Très bien, mais comment agir directement sur les données ou les algorithmes afin d’assainir les résultats ? « Pour rendre les algorithmes moins stéréotypés et plus inclusifs, il existe plusieurs stratégies, rassure Fanny Jourdan. Les solutions comprennent la diversification des données d’entraînement du modèle, l’ajustement des modèles pendant leur entraînement pour produire des réponses moins stéréotypées, et la modification post-entraînement des réponses de l’algorithme afin de les rendre plus conformes aux attentes souhaitées.
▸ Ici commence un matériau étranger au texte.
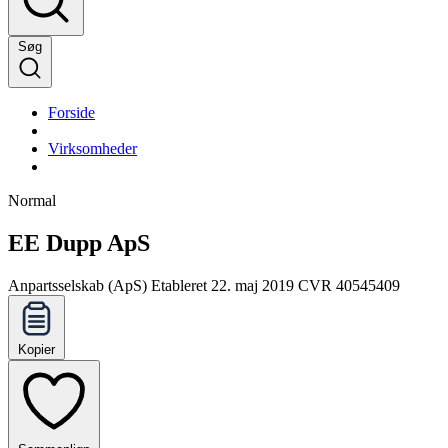
Søg
Forside
Virksomheder
Normal
EE Dupp ApS
Anpartsselskab (ApS)
Etableret 22. maj 2019
CVR 40545409
Kopier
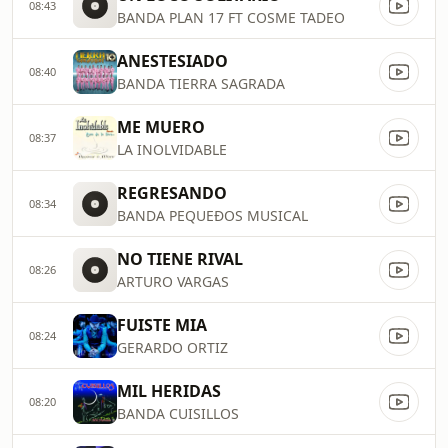
08:43
BANDA PLAN 17 FT COSME TADEO
ANESTESIADO
08:40
BANDA TIERRA SAGRADA
ME MUERO
08:37
LA INOLVIDABLE
REGRESANDO
08:34
BANDA PEQUEÐOS MUSICAL
NO TIENE RIVAL
08:26
ARTURO VARGAS
FUISTE MIA
08:24
GERARDO ORTIZ
MIL HERIDAS
08:20
BANDA CUISILLOS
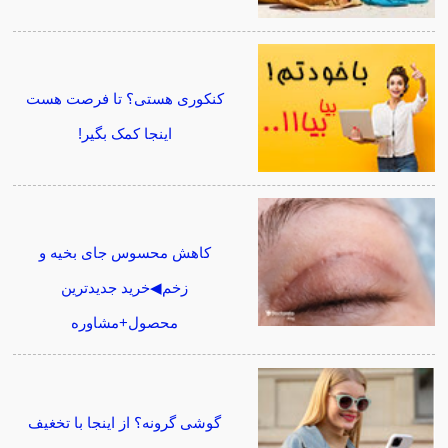
کنکوری هستی؟ تا فرصت هست
اینجا کمک بگیر!
کاهش محسوس جای بخیه و
زخم◀خرید جدیدترین
محصول+مشاوره
گوشی گرونه؟ از اینجا با تخغیف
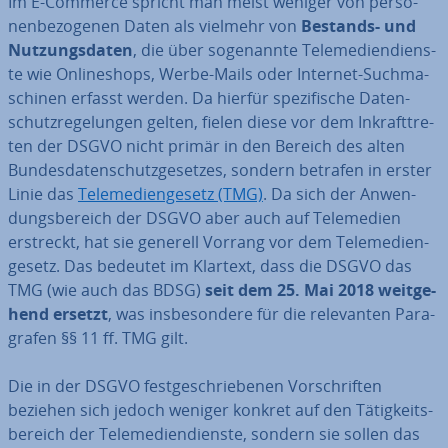
Im E-Commerce spricht man meist weniger von per­so­
nen­be­zo­ge­nen Daten als vielmehr von
Bestands- und
Nut­zungs­da­ten
, die über so­ge­nann­te Te­le­me­di­en­diens­
te wie On­line­shops, Werbe-Mails oder Internet-Such­ma­
schi­nen erfasst werden. Da hierfür spe­zi­fi­sche Da­ten­
schutz­re­ge­lun­gen gelten, fielen diese vor dem In­kraft­tre­
ten der DSGVO nicht primär in den Bereich des alten
Bun­des­da­ten­schutz­ge­set­zes, sondern betrafen in erster
Linie das
Te­le­me­di­en­ge­setz (TMG)
. Da sich der An­wen­
dungs­be­reich der DSGVO aber auch auf Te­le­me­di­en
erstreckt, hat sie generell Vorrang vor dem Te­le­me­di­en­
ge­setz. Das bedeutet im Klartext, dass die DSGVO das
TMG (wie auch das BDSG)
seit dem 25. Mai 2018 weit­ge­
hend ersetzt
, was ins­be­son­de­re für die re­le­van­ten Pa­ra­
gra­fen §§ 11 ff. TMG gilt.
Die in der DSGVO fest­ge­schrie­be­nen Vor­schrif­ten
beziehen sich jedoch weniger konkret auf den Tä­tig­keits­
be­reich der Te­le­me­di­en­diens­te, sondern sie sollen das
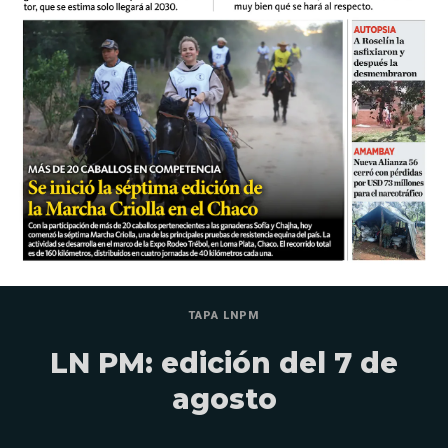
TAPA LNPM
LN PM: edición del 7 de
agosto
Il n’y a pas encore de solution qui permettrait de régler totalement ce problème, mais c’est un domaine de recherche très actif. »

ChloéBraud
« L’IA est un milieu très masculin certes, mais aussi très blanc, avec des personnes issues de classes sociales plutôt élevées et travaillant majoritairement dans les pays occidentaux. »

Si la communauté scientifique s’active sur la question du sexisme dans les algorithmes, les collectifs féministes mènent eux aussi des actions afin de sensibiliser les utilisateurs à ses biais. À l’image de #JamaisSansElles qui, lors de la Journée des droits de la femme 2023, publiait une campagne visant à lancer l’alerte sur les biais sexistes des intelligences artificielles. En utilisant MidJourney, les militants montrent ainsi que lorsque l’on demande à la plateforme de nous montrer un CEO, seul des images d’hommes blancs et d’âge mur ressortent. A l’inverse, si l’on tape « secretary », nous ne verrons apparaître que des femmes, jeunes et séduisantes. « Comment les femmes échapperont-elles aux stéréotypes les associant trop souvent à des métiers dévalorisés socialement et économiquement, si les IA les y cantonnent et les invisibilisent dans les postes de pouvoir ? Ou si elles en proposent des représentations hypersexualisées ? Les hommes ne sont d’ailleurs pas non plus à l’abri de stéréotypes masculins réducteurs », soulève  le site de l’opération. 

Campagne #JamaisSansElles, 2023

L’IA, un allié féministe ?

Avant cette campagne, #JamaisSansElles s’était déjà associé à Flint, en 2018, afin de lancer ELLA, première IA au service de la mixité : un bot inclusif formé à chercher l’information sur ce thème en triant 16 000 articles de presse et en proposant à ses utilisateurs une large sélection d’articles sur l’égalité entre les femmes et les hommes. Nécessaire, cette plateforme soulève une question : bien qu’actuellement biaisée, l’intelligence artificielle peut-elle un jour devenir un allié pour la lutte contre les inégalités ? Fanny Jourdan veut y croire : « L’IA est un outil puissant, qui peut très bien être utilisé dans la lutte contre les inégalités. Des applications comme la détection de discours haineux sont d’ailleurs déjà gérées par l’IA. » La chercheuse ajoute cependant une mise en garde : « Il est tout de même crucial de maintenir une supervision humaine pour prévenir la reproduction de biais indésirables. »

FannyJourdan
« L’IA est ou outil puissant, qui peut très bien être utilisé dans la lutte contre les inégalités. »

Même son de cloche du côté de Chloé Braud : « L’IA est un ensemble d’outils qui peuvent servir à plein de choses. Ces outils seront sans aucun doute utilisés dans la lutte contre les inégalités, et il est important que leur développement tienne compte de ces questions car les textes et images générés automatiquement vont se répandre rapidement. » Elle poursuit : « Ces questions de recherche en IA sont donc déjà un lieu pour cette lutte. Mais ces outils pourront servir également dans l’autre sens, surtout quand ils sont mal maîtrisés : récemment, on a vu dans le domaine juridique qu’une IA reproduisait des biais racistes… Il faut donc des utilisateurs compétents et vigilants pour voir le problème, le prendre en compte et comprendre comment le régler. Ce qui peut inquiéter c’est que les IA sont construites sur les données du web, qui regorgent de plus en plus de textes et images générés par des IA. On va finir par tourner en rond… » Un long chemin reste donc encore à parcourir. Ce qui n’empêche pas d’être optimiste quant à l’évolution des algorithmes et de l’esprit critique de ses utilisateurs.